Viral DNA Integrates into the Chromosome

KEY CONCEPTS
- The organization of proviral DNA in a chromosome is the same as a transposon, with the provirus flanked by short direct repeats of a sequence at the target site.
- Linear DNA is inserted directly into the host chromosome by the retroviral integrase enzyme.
- Two base pairs of DNA are lost from each end of the retroviral sequence during the integration reaction.
The organization of the integrated provirus resembles that of the linear DNA. The LTRs at each end of the provirus are identical. The 3′ end of U5 consists of a short inverted repeat relative to the 5′ end of U3, so the LTR itself ends in short inverted repeats. The integrated proviral DNA is like a transposon: The proviral sequence ends in inverted repeats and is flanked by short direct repeats of target DNA.
The provirus is generated by directly inserting a linear DNA into a target site. In addition to linear DNA, circular forms of the viral sequences also occur. One has two adjacent LTR sequences generated by joining the linear ends. The other has only one LTR—presumably generated by a recombination event and actually comprising the majority of circles. For a long time it appeared that the circle might be an integration intermediate (by analogy with the integration of lambda DNA). It is now known, though, that the linear form is used for integration.
Integration of linear DNA is catalyzed by a single viral product, the integrase. The integrase acts on both the retroviral linear DNA and the target DNA. The reaction is illustrated in FIGURE 1.

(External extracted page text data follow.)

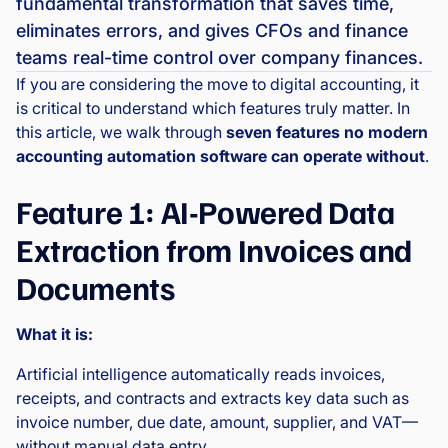
fundamental transformation that saves time,
eliminates errors, and gives CFOs and finance
teams real-time control over company finances.
If you are considering the move to digital accounting, it
is critical to understand which features truly matter. In
this article, we walk through
seven features no modern
accounting automation software can operate without
.
Feature 1: AI-Powered Data
Extraction from Invoices and
Documents
What it is:
Artificial intelligence automatically reads invoices,
receipts, and contracts and extracts key data such as
invoice number, due date, amount, supplier, and VAT—
without manual data entry.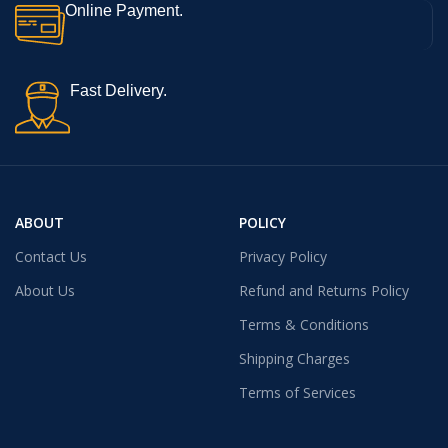
Online Payment.
Fast Delivery.
ABOUT
POLICY
Contact Us
Privacy Policy
About Us
Refund and Returns Policy
Terms & Conditions
Shipping Charges
Terms of Services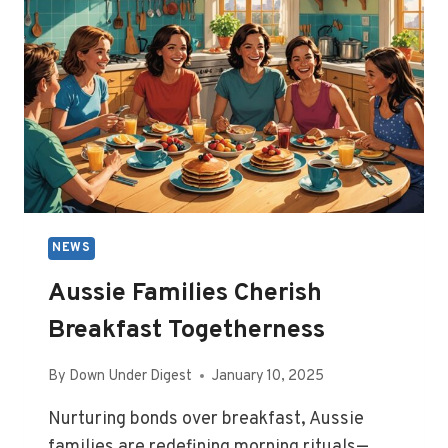
NEWS
Aussie Families Cherish
Breakfast Togetherness
By
Down Under Digest
January 10, 2025
Nurturing bonds over breakfast, Aussie
families are redefining morning rituals—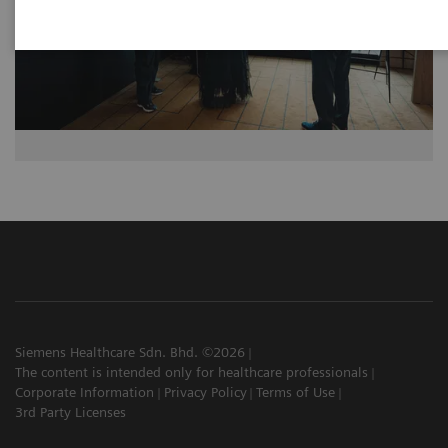
Siemens Healthcare Sdn. Bhd. ©2026
The content is intended only for healthcare professionals
Corporate Information
Privacy Policy
Terms of Use
3rd Party Licenses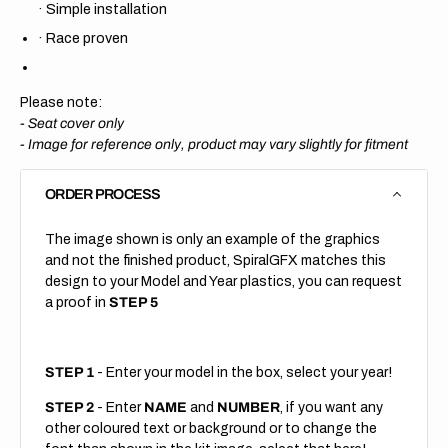
·
Simple installation
·
Race proven
Please note:
- Seat cover only
-
Image for reference only, product may vary slightly for fitment
ORDER PROCESS
The image shown is only an example of the graphics
and not the finished product, SpiralGFX matches this
design to your Model and Year plastics, you can request
a proof in
STEP 5
STEP 1
- Enter your model in the box, select your year!
STEP 2
- Enter
NAME
and
NUMBER
, if you want any
other coloured text or background or to change the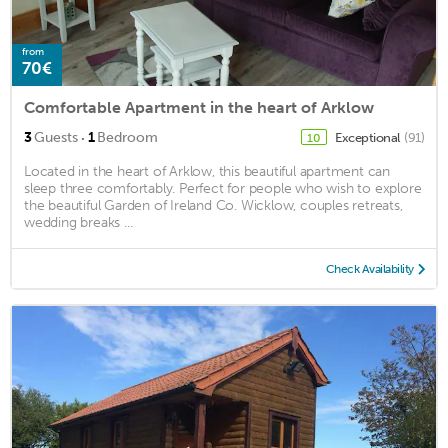
from
70€
Comfortable Apartment in the heart of Arklow
·
3
Guests
1
Bedroom
Exceptional
(91)
10
Located in the heart of Arklow, this beautiful apartment can
sleep three comfortably. Perfect for people who wish to explore
the beautiful Garden of Ireland Co. Wicklow, couples retreats,
wedding breaks ...
Check Availability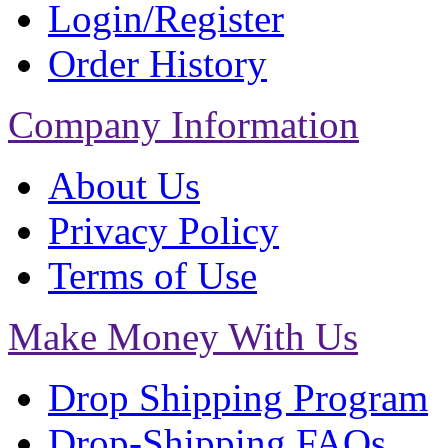
Login/Register
Order History
Company Information
About Us
Privacy Policy
Terms of Use
Make Money With Us
Drop Shipping Program
Drop-Shipping FAQs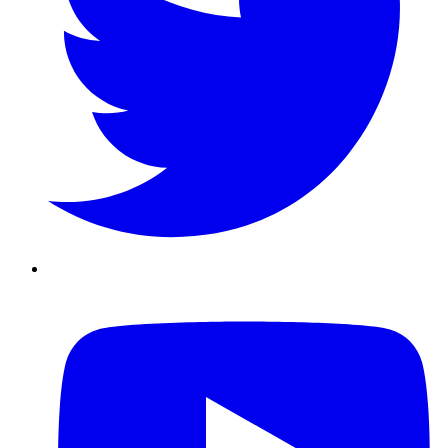
Youtube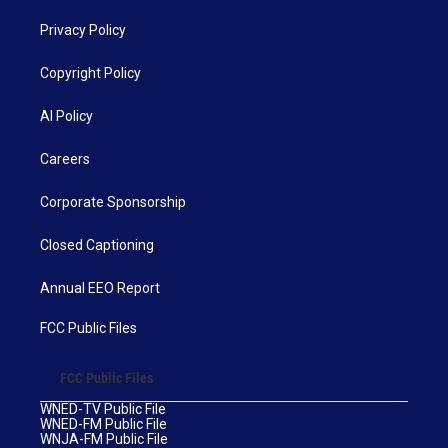
Privacy Policy
Copyright Policy
AI Policy
Careers
Corporate Sponsorship
Closed Captioning
Annual EEO Report
FCC Public Files
FCC Public Files
WNED-TV Public File
WNED-FM Public File
WNJA-FM Public File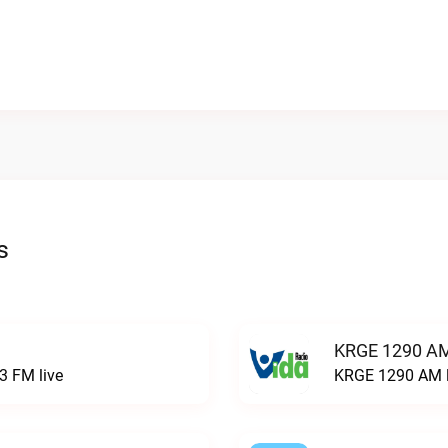
s
KRGE 1290 AM
3 FM live
KRGE 1290 AM l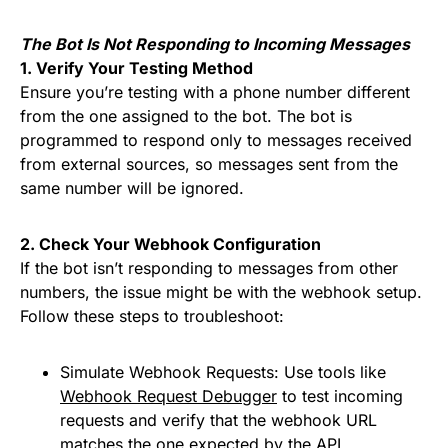
The Bot Is Not Responding to Incoming Messages
1. Verify Your Testing Method
Ensure you’re testing with a phone number different
from the one assigned to the bot. The bot is
programmed to respond only to messages received
from external sources, so messages sent from the
same number will be ignored.
2. Check Your Webhook Configuration
If the bot isn’t responding to messages from other
numbers, the issue might be with the webhook setup.
Follow these steps to troubleshoot:
Simulate Webhook Requests: Use tools like
Webhook Request Debugger
to test incoming
requests and verify that the webhook URL
matches the one expected by the API.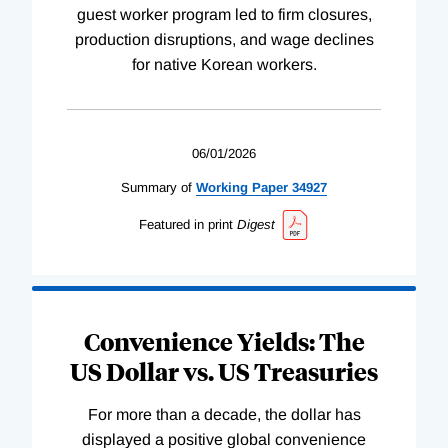
guest worker program led to firm closures,
production disruptions, and wage declines
for native Korean workers.
06/01/2026
Summary of
Working
Paper
34927
Featured in print
Digest
Convenience Yields: The
US Dollar vs. US Treasuries
For more than a decade, the dollar has
displayed a positive global convenience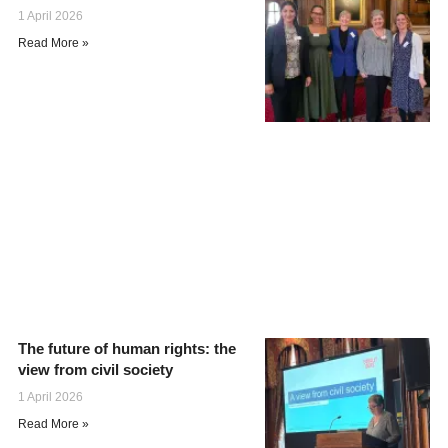
1 April 2026
Read More »
The future of human rights: the
view from civil society
1 April 2026
Read More »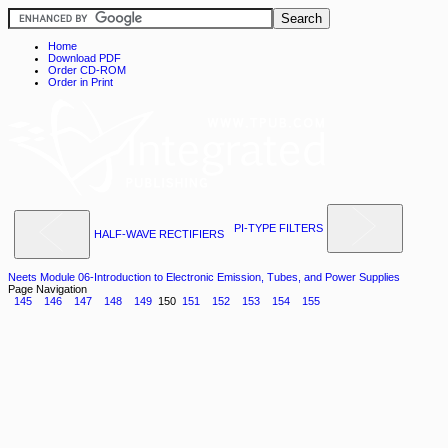
Home
Download PDF
Order CD-ROM
Order in Print
PI-TYPE FILTERS
HALF-WAVE RECTIFIERS
Neets Module 06-Introduction to Electronic Emission, Tubes, and Power Supplies
Page Navigation
145
146
147
148
149
150
151
152
153
154
155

The ends of the viral DNA are important, just as they are for transposons. The most conserved feature is the presence of the dinucleotide sequence CA close to the end of each LTR. This CA
dinucleotide is conserved among all retroviruses, viral retrotransposons, and many DNA transposons as well. The integrase brings the ends of the linear DNA together in a ribonucleoprotein complex and then converts the blunt ends into recessed ends by removing the bases beyond the conserved CA. In general, this involves a loss of two bases.

FIGURE 1. Integrase is the only viral protein required for the integration reaction, in which each LTR loses 2 bp and is inserted between 4-bp repeats of target DNA.
Target sites are chosen at random with respect to sequence. The integrase makes staggered cuts at a target site. In the example of Figure 1, the cuts are separated by 4 bp. The length of the
target repeat depends on the particular virus; it may be 4, 5, or 6 bp. Presumably, it is determined by the geometry of the reaction of integrase with target DNA.
The 5′ ends generated by the cleavage of target DNA are covalently joined to the 3′ recessed ends of the viral DNA. At this point, both termini of the viral DNA are joined by one strand to the target DNA. The single-stranded region is repaired by enzymes of the host cell, and in the course of this reaction the protruding two bases at each 5′ end of the viral DNA are removed. The result is that the integrated viral DNA has lost 2 bp at each LTR; this corresponds to the loss of 2 bp from the left end of the 5′ terminal U3 and to the loss of 2 bp from the right end of the 3′ terminal U5.

There is a characteristic short direct repeat of target DNA at each end of the integrated retroviral genome. The viral DNA integrates into the host genome at randomly selected sites. A successfully infected cell gains 1 to 10 copies of the provirus. An infectious virus enters the cytoplasm, of course, but the DNA form becomes integrated into the genome in the nucleus. Some retroviruses can replicate only in proliferating cells, because entry into the nucleus requires the cell to pass through mitosis, when the viral genome gains access to the nuclear material.
Others, such as HIV, can be actively transported into the nucleus even in the absence of cell division. The U3 region of each LTR carries a promoter. The promoter in the left LTR is responsible for initiating transcription of the provirus. Recall that the generation of proviral DNA is required to place the U3 sequence at the left LTR; thus, we see that the promoter is in fact generated by the conversion of the RNA into duplex DNA. Sometimes (probably rather rarely), the promoter in the right LTR sponsors transcription of the host sequences that are adjacent to the site of integration. The LTR also carries an enhancer (a sequence that activates promoters in the vicinity) that can act on cellular as well as viral sequences. Integration of a retrovirus can be responsible for converting a host cell into a tumorigenic state when certain types of genes are activated in this way.
We have dealt thus far with retroviruses in terms of the infective cycle, in which integration is necessary for the production of further copies of the RNA. When a viral DNA integrates in a germline cell, though, it becomes an inherited “endogenous provirus” of the organism. Endogenous viruses usually are not expressed, but sometimes they are activated by external events, such as infection with another virus.